No dia seguinte, estava de novo mais um dia espectacular para ir á praia. O verão estava na sua máxima força. Na paragem do autocarro para a Figueirinha, estavam quase praticamente todas as caras que estiveram no dia anterior. O casal provocador e o mesmo grupo de estudantes. Por ironia do destino, o rapazinho de ar franzino também ali estava.
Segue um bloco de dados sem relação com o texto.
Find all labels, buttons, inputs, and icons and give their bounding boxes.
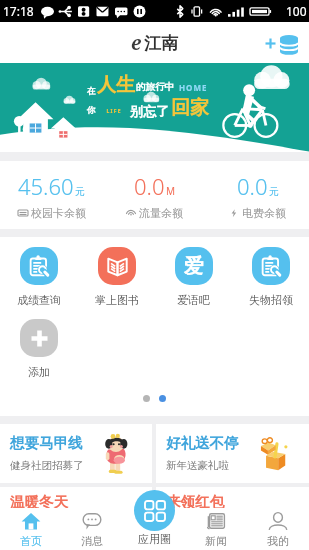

Um condutor decidira parar o seu bruto Mercedes mesmo na paragem do autocarro. Parecia ter aspecto de alguém muito importante pois apresentava-se todo janota vestido num belo fato de seda. Eis que surge o autocarro e dá uma forte buzinadela de advertência ao condutor que ignorava o código da estrada. O senhor do Mercedes dirige-se então ao condutor do autocarro que por sinal é a mesma condutora que tivera feito a mesma carreira um dia antes e cumprimentou-a.
Todos presenciavam aquela cena para se inteirarem do que realmente se estaria a passar. O tal senhor não era nada mais, nada menos do que o pai do rapaz franzino, que estava a restituir à condutora o dinheiro que esta tivera pago ao seu filho, pela sua deslocação á praia. Algumas pessoas comentaram que aquela atitude do pai do rapaz deveria ser digna de tal registo, pois nos tempos de hoje é muito raro ver-se alguém com aquela educação e consideração.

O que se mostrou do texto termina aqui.